14. Everything is written down in the U.S. – policies, laws, tax codes, immigration procedures, etc, etc and it’s all checked out by lawyers. When you go to a government office in France, you will get the absolute minimum instructions in written form and then be at the mercy of the person you are dealing with at that moment. And if you come back later and there’s a different person, you will then have to abide by that person’s interpretation of the ‘law’. Even if you bring in the exact documents that are on the written list, someone sitting behind a desk somewhere can decide arbitrarily that you must bring in other documents or jump through additional hoops. We have experienced this many times and even my French husband is fed up. The American governmental bureaucracy is no picnic but it makes the French bureaucracy look like a fun fest.
15. It’s fairly easy to get fired from a job in the U.S. if you have the appropriate documentation showing incompetence. It is virtually impossible to get fired in France, especially if you have any kind of tenure, no matter how incompetent you are. I know of several examples of this personally.
16. France is still behind the U.S. when it comes to women’s rights, protections, and opportunities. It’s still very hard for women to get to the top in France and, if you turn on the TV, you’ll see few women or Arabs or blacks hosting a documentary, emceeing a show, being interviewed as a CEO or a high government official. There is progress being made but not at the same level as in the U.S. I actually think there is less progress being made for the North Africans than for women when it comes to these issues. Laws in France don’t seem to support unmarried or divorced women either. For instance, if you’re unmarried in France you will pay income taxes 3 to 5 times higher than if you were married or married with children. Also, if you were married for 20 years raising the kids but finally left your husband because he was emotionally abusive, you would be in big trouble financially.
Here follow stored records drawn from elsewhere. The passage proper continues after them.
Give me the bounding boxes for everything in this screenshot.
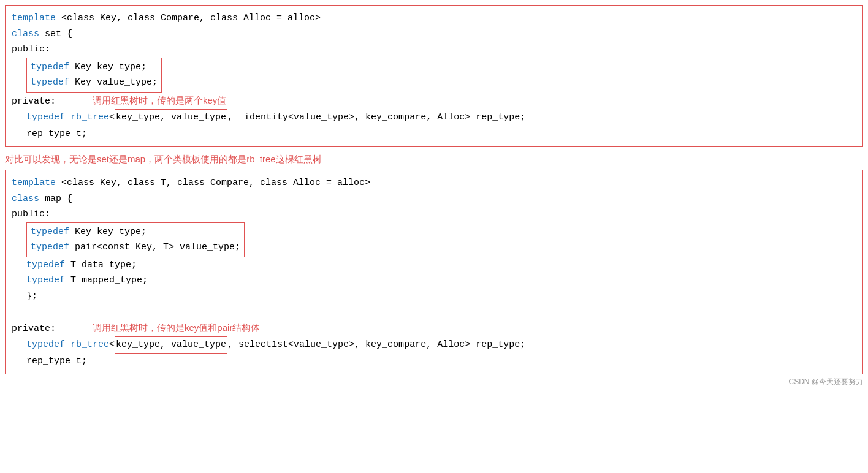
map-private-line: private: 调用红黑树时，传的是key值和pair结构体 <box>12 320 856 337</box>
map-comment: 调用红黑树时，传的是key值和pair结构体 <box>93 320 260 336</box>
set-private-line: private: 调用红黑树时，传的是两个key值 <box>12 93 856 110</box>
map-empty-line <box>12 304 856 320</box>
set-comment: 调用红黑树时，传的是两个key值 <box>93 93 226 108</box>
map-closing-brace: }; <box>12 289 856 305</box>
set-line-3: public: <box>12 42 856 58</box>
map-line-3: public: <box>12 206 856 222</box>
watermark: CSDN @今天还要努力 <box>5 376 863 387</box>
code-block-set: template <class Key, class Compare, clas… <box>5 5 863 147</box>
map-typedef-line-1: typedef Key key_type; <box>31 224 240 240</box>
set-typedef-highlight-box: typedef Key key_type; typedef Key value_… <box>26 58 162 93</box>
set-line-2: class set { <box>12 26 856 42</box>
map-rbtree-line: typedef rb_tree<key_type, value_type, se… <box>12 336 856 354</box>
map-line-1: template <class Key, class T, class Comp… <box>12 175 856 191</box>
map-line-2: class map { <box>12 191 856 207</box>
set-typedef-line-2: typedef Key value_type; <box>31 75 158 91</box>
code-block-map: template <class Key, class T, class Comp… <box>5 170 863 374</box>
map-key-value-highlight: key_type, value_type <box>115 336 227 354</box>
set-key-value-highlight: key_type, value_type <box>115 109 227 126</box>
map-mapped-type-line: typedef T mapped_type; <box>12 273 856 289</box>
keyword-template: template <box>12 10 61 26</box>
set-reptype-line: rep_type t; <box>12 126 856 142</box>
map-typedef-line-2: typedef pair<const Key, T> value_type; <box>31 240 240 255</box>
map-reptype-line: rep_type t; <box>12 354 856 369</box>
separator-text: 对比可以发现，无论是set还是map，两个类模板使用的都是rb_tree这棵红黑… <box>5 148 863 170</box>
set-rbtree-line: typedef rb_tree<key_type, value_type, id… <box>12 109 856 126</box>
map-data-type-line: typedef T data_type; <box>12 257 856 273</box>
set-line-1: template <class Key, class Compare, clas… <box>12 10 856 26</box>
map-typedef-highlight-box: typedef Key key_type; typedef pair<const… <box>26 222 245 257</box>
set-typedef-line-1: typedef Key key_type; <box>31 59 158 75</box>
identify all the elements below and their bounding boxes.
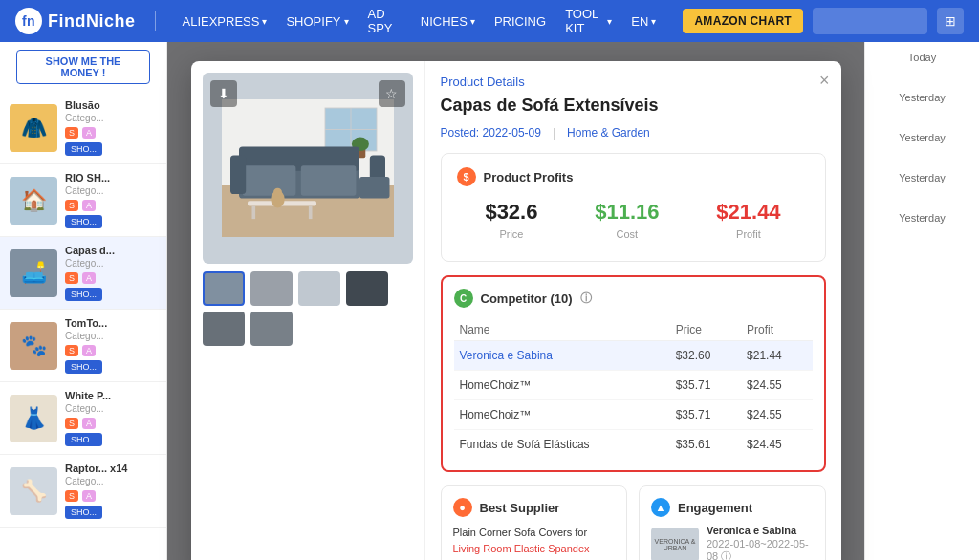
supplier-link[interactable]: Living Room Elastic Spandex Couch C xyxy=(453,543,590,560)
competitor-name-cell: Fundas de Sofá Elásticas xyxy=(454,430,670,460)
modal-images-panel: ⬇ ☆ xyxy=(191,61,425,560)
profit-label: Profit xyxy=(716,228,780,240)
competitor-name-cell: HomeChoiz™ xyxy=(454,400,670,430)
close-button[interactable]: × xyxy=(819,71,830,91)
nav-aliexpress[interactable]: ALIEXPRESS ▾ xyxy=(175,11,275,32)
nav-menu: ALIEXPRESS ▾ SHOPIFY ▾ AD SPY NICHES ▾ P… xyxy=(175,3,664,39)
shop-button[interactable]: SHO... xyxy=(65,288,102,301)
store-name: Veronica e Sabina xyxy=(707,525,814,536)
product-badges: S A xyxy=(65,345,157,356)
product-badges: S A xyxy=(65,127,157,139)
thumbnail-item[interactable] xyxy=(203,271,245,306)
competitor-name-cell: HomeChoiz™ xyxy=(454,371,670,400)
list-item[interactable]: 🧥 Blusão Catego... S A SHO... xyxy=(0,92,166,164)
engagement-icon: ▲ xyxy=(651,498,670,517)
product-thumbnail: 🧥 xyxy=(10,104,57,152)
product-name: RIO SH... xyxy=(65,172,157,183)
navbar-right: AMAZON CHART ⊞ xyxy=(683,8,964,34)
badge-s: S xyxy=(65,418,78,429)
chevron-down-icon: ▾ xyxy=(344,16,349,27)
right-section: Yesterday xyxy=(873,132,971,143)
nav-language[interactable]: EN ▾ xyxy=(623,11,664,32)
competitor-profit-cell: $24.55 xyxy=(741,400,812,430)
competitor-profit-cell: $21.44 xyxy=(741,341,812,371)
thumbnail-item[interactable] xyxy=(203,312,245,346)
product-list-sidebar: SHOW ME THE MONEY ! 🧥 Blusão Catego... S… xyxy=(0,42,167,560)
list-item[interactable]: 🐾 TomTo... Catego... S A SHO... xyxy=(0,310,166,382)
product-category-link[interactable]: Home & Garden xyxy=(567,126,650,140)
competitor-link[interactable]: Veronica e Sabina xyxy=(460,349,553,362)
right-section: Yesterday xyxy=(873,172,971,183)
nav-shopify[interactable]: SHOPIFY ▾ xyxy=(278,11,356,32)
competitor-profit-cell: $24.45 xyxy=(741,430,812,460)
profit-value: $21.44 xyxy=(716,200,780,225)
bottom-sections: ● Best Supplier Plain Corner Sofa Covers… xyxy=(441,485,826,560)
product-category: Catego... xyxy=(65,331,157,341)
table-row[interactable]: HomeChoiz™$35.71$24.55 xyxy=(454,400,813,430)
table-row[interactable]: Fundas de Sofá Elásticas$35.61$24.45 xyxy=(454,430,813,460)
product-category: Catego... xyxy=(65,113,157,123)
download-button[interactable]: ⬇ xyxy=(210,80,237,107)
badge-s: S xyxy=(65,272,78,284)
grid-icon-button[interactable]: ⊞ xyxy=(937,8,964,34)
competitor-name-cell[interactable]: Veronica e Sabina xyxy=(454,341,670,371)
shop-button[interactable]: SHO... xyxy=(65,506,102,519)
main-content: SHOW ME THE MONEY ! 🧥 Blusão Catego... S… xyxy=(0,42,979,560)
shop-button[interactable]: SHO... xyxy=(65,215,102,228)
list-item[interactable]: 🏠 RIO SH... Catego... S A SHO... xyxy=(0,164,166,237)
right-label: Yesterday xyxy=(873,132,971,143)
cost-label: Cost xyxy=(595,228,659,240)
nav-toolkit[interactable]: TOOL KIT ▾ xyxy=(557,3,620,39)
badge-a: A xyxy=(82,127,96,139)
competitor-price-cell: $35.71 xyxy=(670,371,741,400)
thumbnail-item[interactable] xyxy=(250,271,293,306)
thumbnail-item[interactable] xyxy=(250,312,293,346)
logo[interactable]: fn FindNiche xyxy=(15,8,136,34)
engagement-section: ▲ Engagement VERONICA & URBAN Veronica e… xyxy=(639,485,826,560)
shop-button[interactable]: SHO... xyxy=(65,360,102,374)
nav-pricing[interactable]: PRICING xyxy=(487,11,554,32)
right-label: Yesterday xyxy=(873,92,971,103)
logo-icon: fn xyxy=(15,8,42,34)
product-detail-modal: × ⬇ ☆ xyxy=(191,61,841,560)
product-name: Capas d... xyxy=(65,245,157,256)
nav-niches[interactable]: NICHES ▾ xyxy=(413,11,483,32)
competitor-price-cell: $35.71 xyxy=(670,400,741,430)
chevron-down-icon: ▾ xyxy=(651,16,656,27)
competitor-price-cell: $32.60 xyxy=(670,341,741,371)
list-item[interactable]: 🦴 Raptor... x14 Catego... S A SHO... xyxy=(0,455,166,528)
svg-rect-14 xyxy=(359,177,390,199)
product-category: Catego... xyxy=(65,258,157,269)
search-input[interactable] xyxy=(813,8,927,34)
sofa-illustration xyxy=(222,97,394,240)
table-row[interactable]: HomeChoiz™$35.71$24.55 xyxy=(454,371,813,400)
posted-date: Posted: 2022-05-09 xyxy=(441,126,541,140)
product-thumbnail: 👗 xyxy=(10,395,57,442)
favorite-button[interactable]: ☆ xyxy=(379,80,405,107)
svg-rect-11 xyxy=(300,165,356,196)
thumbnail-item[interactable] xyxy=(346,271,388,306)
show-money-button[interactable]: SHOW ME THE MONEY ! xyxy=(16,50,150,84)
list-item[interactable]: 👗 White P... Catego... S A SHO... xyxy=(0,382,166,455)
navbar: fn FindNiche ALIEXPRESS ▾ SHOPIFY ▾ AD S… xyxy=(0,0,979,42)
meta-divider: | xyxy=(553,126,555,140)
store-thumbnail: VERONICA & URBAN xyxy=(651,528,699,560)
product-badges: S A xyxy=(65,490,157,502)
shop-button[interactable]: SHO... xyxy=(65,142,102,156)
nav-divider xyxy=(155,11,156,31)
table-row[interactable]: Veronica e Sabina$32.60$21.44 xyxy=(454,341,813,371)
product-main-image: ⬇ ☆ xyxy=(203,73,413,264)
list-item[interactable]: 🛋️ Capas d... Catego... S A SHO... xyxy=(0,237,166,310)
shop-button[interactable]: SHO... xyxy=(65,433,102,446)
competitor-price-cell: $35.61 xyxy=(670,430,741,460)
modal-body: ⬇ ☆ xyxy=(191,61,841,560)
profits-title: $ Product Profits xyxy=(457,167,810,186)
info-icon[interactable]: ⓘ xyxy=(580,291,592,307)
product-badges: S A xyxy=(65,272,157,284)
nav-adspy[interactable]: AD SPY xyxy=(360,3,409,39)
amazon-chart-button[interactable]: AMAZON CHART xyxy=(683,9,803,33)
profits-values: $32.6 Price $11.16 Cost $21.44 Profit xyxy=(457,200,810,240)
right-label: Today xyxy=(873,52,971,63)
badge-a: A xyxy=(82,200,96,211)
thumbnail-item[interactable] xyxy=(298,271,340,306)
The laws are such that the children, if they are over 21, could get a significant percentage of ownership of the house, and since you hadn’t worked for 20 years or paid into social security, you would have to work 30 years to get your full retirement benefit. For instance, if you start work at 45, you’ll be working until 75 to get full benefits. And if you’re the second wife and you married late in life and your husband dies, the first wife would get most of the social security retirement benefits – benefits are prorated based on the number of years married to the husband, and the adult children would get 75% of the house. Note: this is how I understand it based on conversations with my husband and research I’ve done on the internet. If you know the laws better than me, please comment and correct anything I have wrong.
17. Americans have a lot of hang-ups about sex and body image. For many Americans, nudity is either shameful or sexual. The French have no hang ups about sex or their bodies. They accept their bodies as they are, have no problem or shame associated with nudity, and are less superficial about their looks. No one expects you to have a perfect body in France like the American obsession with perfection pertaining to looks. There are no long aisles of diet food in the supermarkets in France and people don’t eat processed foods nearly as much as in the U.S. In France, sex is part of life and there’s no guilt associated with it. Once you take the ‘naughtiness’ out of sex, it loses it’s ‘rebellion value’. Then people make love as part of a relationship rather than trying to prove their manhood, or as a domination or conquest tool, or as a form of rebellion against society (which often happens in America). The French are also much less modest than Americans. This can be seen in the OB/GYN exam where you are expected to undress in front of your doctor, have your exam completely nude with no gowns or blankets over you. It can also be seen in the fact that it is common for restaurant, bar and other public places to have unisex bathrooms. Additionally, men’s urinals are usually not in stalls and they even have them out in plain sight at the concerts (see the photo for an example).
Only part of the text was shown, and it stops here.